> _WHAT YOU SHOULD DO_
Wherever a picture sits, omit it. Output the rest of the listing exactly.

> _MATERIAL TO PROCESS_

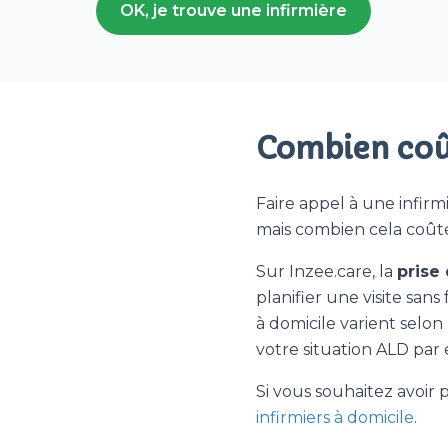
OK, je trouve une infirmière
Combien coût
Faire appel à une infirm
mais combien cela coûte-
Sur Inzee.care, la
prise
planifier une visite sans
à domicile varient selon
votre situation ALD par
Si vous souhaitez avoir p
infirmiers à domicile
.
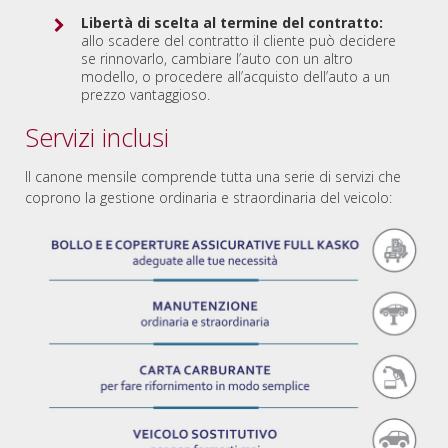
Libertà di scelta al termine del contratto:
allo scadere del contratto il cliente può decidere
se rinnovarlo, cambiare l’auto con un altro
modello, o procedere all’acquisto dell’auto a un
prezzo vantaggioso.
Servizi inclusi
Il canone mensile comprende tutta una serie di servizi che
coprono la gestione ordinaria e straordinaria del veicolo:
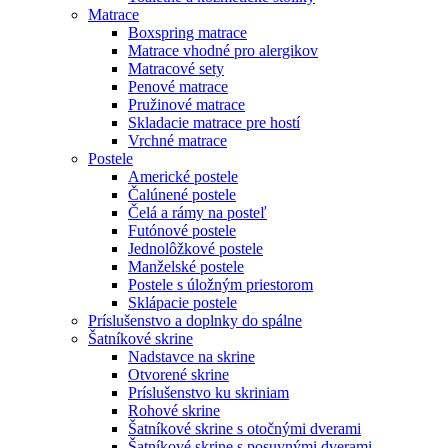
Matrace
Boxspring matrace
Matrace vhodné pro alergikov
Matracové sety
Penové matrace
Pružinové matrace
Skladacie matrace pre hostí
Vrchné matrace
Postele
Americké postele
Čalúnené postele
Čelá a rámy na posteľ
Futónové postele
Jednolôžkové postele
Manželské postele
Postele s úložným priestorom
Sklápacie postele
Príslušenstvo a doplnky do spálne
Šatníkové skrine
Nadstavce na skrine
Otvorené skrine
Príslušenstvo ku skriniam
Rohové skrine
Šatníkové skrine s otočnými dverami
Šatníkové skrine s posuvnými dverami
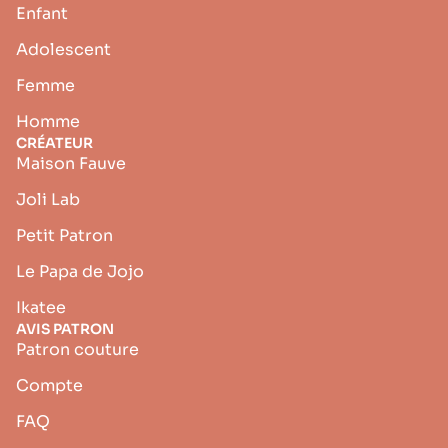
Enfant
Adolescent
Femme
Homme
CRÉATEUR
Maison Fauve
Joli Lab
Petit Patron
Le Papa de Jojo
Ikatee
AVIS PATRON
Patron couture
Compte
FAQ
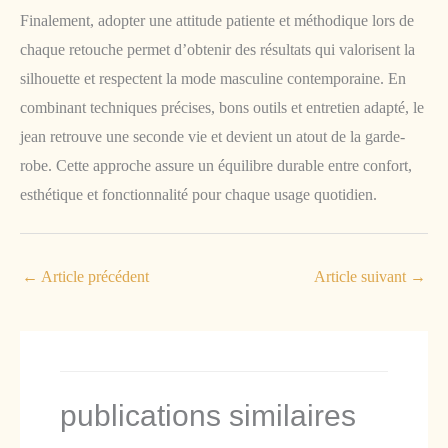
Finalement, adopter une attitude patiente et méthodique lors de
chaque retouche permet d’obtenir des résultats qui valorisent la
silhouette et respectent la mode masculine contemporaine. En
combinant techniques précises, bons outils et entretien adapté, le
jean retrouve une seconde vie et devient un atout de la garde-
robe. Cette approche assure un équilibre durable entre confort,
esthétique et fonctionnalité pour chaque usage quotidien.
←
Article précédent
Article suivant
→
publications similaires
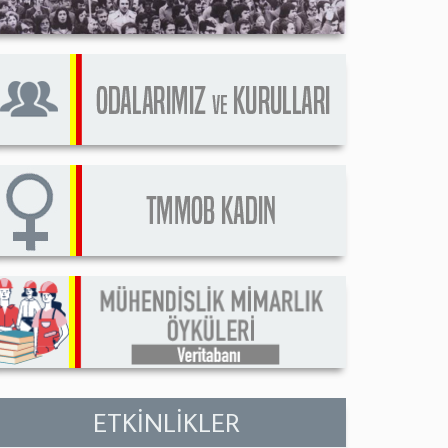
ETKİNLİKLER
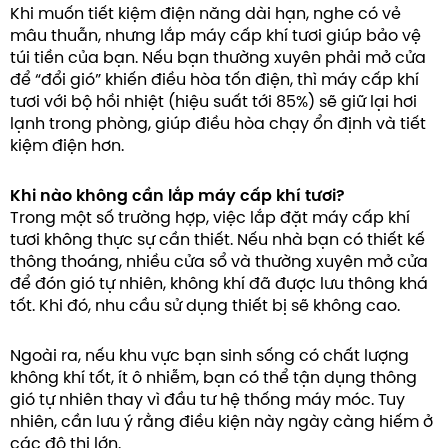
Khi muốn tiết kiệm điện năng dài hạn, nghe có vẻ
mâu thuẫn, nhưng lắp máy cấp khí tươi giúp bảo vệ
túi tiền của bạn. Nếu bạn thường xuyên phải mở cửa
để “đổi gió” khiến điều hòa tốn điện, thì máy cấp khí
tươi với bộ hồi nhiệt (hiệu suất tới 85%) sẽ giữ lại hơi
lạnh trong phòng, giúp điều hòa chạy ổn định và tiết
kiệm điện hơn.
Khi nào không cần lắp máy cấp khí tươi?
Trong một số trường hợp, việc lắp đặt máy cấp khí
tươi không thực sự cần thiết. Nếu nhà bạn có thiết kế
thông thoáng, nhiều cửa sổ và thường xuyên mở cửa
để đón gió tự nhiên, không khí đã được lưu thông khá
tốt. Khi đó, nhu cầu sử dụng thiết bị sẽ không cao.
Ngoài ra, nếu khu vực bạn sinh sống có chất lượng
không khí tốt, ít ô nhiễm, bạn có thể tận dụng thông
gió tự nhiên thay vì đầu tư hệ thống máy móc. Tuy
nhiên, cần lưu ý rằng điều kiện này ngày càng hiếm ở
các đô thị lớn.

> _SOLUTION FOR THIS PROBLEM_
OK, je trouve une infirmière
Combien coût
Faire appel à une infirm
mais combien cela coûte-
Sur Inzee.care, la
prise
planifier une visite sans
à domicile varient selon
votre situation ALD par
Si vous souhaitez avoir p
infirmiers à domicile
.
Libertà di scelta al termine del contratto:
allo scadere del contratto il cliente può decidere
se rinnovarlo, cambiare l’auto con un altro
modello, o procedere all’acquisto dell’auto a un
prezzo vantaggioso.
Servizi inclusi
Il canone mensile comprende tutta una serie di servizi che
coprono la gestione ordinaria e straordinaria del veicolo:
Matrace
Boxspring matrace
Matrace vhodné pro alergikov
Matracové sety
Penové matrace
Pružinové matrace
Skladacie matrace pre hostí
Vrchné matrace
Postele
Americké postele
Čalúnené postele
Čelá a rámy na posteľ
Futónové postele
Jednolôžkové postele
Manželské postele
Postele s úložným priestorom
Sklápacie postele
Príslušenstvo a doplnky do spálne
Šatníkové skrine
Nadstavce na skrine
Otvorené skrine
Príslušenstvo ku skriniam
Rohové skrine
Šatníkové skrine s otočnými dverami
Šatníkové skrine s posuvnými dverami
Enfant
Adolescent
Femme
Homme
CRÉATEUR
Maison Fauve
Joli Lab
Petit Patron
Le Papa de Jojo
Ikatee
AVIS PATRON
Patron couture
Compte
FAQ
Finalement, adopter une attitude patiente et méthodique lors de
chaque retouche permet d’obtenir des résultats qui valorisent la
silhouette et respectent la mode masculine contemporaine. En
combinant techniques précises, bons outils et entretien adapté, le
jean retrouve une seconde vie et devient un atout de la garde-
robe. Cette approche assure un équilibre durable entre confort,
esthétique et fonctionnalité pour chaque usage quotidien.
←
Article précédent
Article suivant
→
publications similaires
ETKİNLİKLER
Khi muốn tiết kiệm điện năng dài hạn, nghe có vẻ
mâu thuẫn, nhưng lắp máy cấp khí tươi giúp bảo vệ
túi tiền của bạn. Nếu bạn thường xuyên phải mở cửa
để “đổi gió” khiến điều hòa tốn điện, thì máy cấp khí
tươi với bộ hồi nhiệt (hiệu suất tới 85%) sẽ giữ lại hơi
lạnh trong phòng, giúp điều hòa chạy ổn định và tiết
kiệm điện hơn.
Khi nào không cần lắp máy cấp khí tươi?
Trong một số trường hợp, việc lắp đặt máy cấp khí
tươi không thực sự cần thiết. Nếu nhà bạn có thiết kế
thông thoáng, nhiều cửa sổ và thường xuyên mở cửa
để đón gió tự nhiên, không khí đã được lưu thông khá
tốt. Khi đó, nhu cầu sử dụng thiết bị sẽ không cao.
Ngoài ra, nếu khu vực bạn sinh sống có chất lượng
không khí tốt, ít ô nhiễm, bạn có thể tận dụng thông
gió tự nhiên thay vì đầu tư hệ thống máy móc. Tuy
nhiên, cần lưu ý rằng điều kiện này ngày càng hiếm ở
các đô thị lớn.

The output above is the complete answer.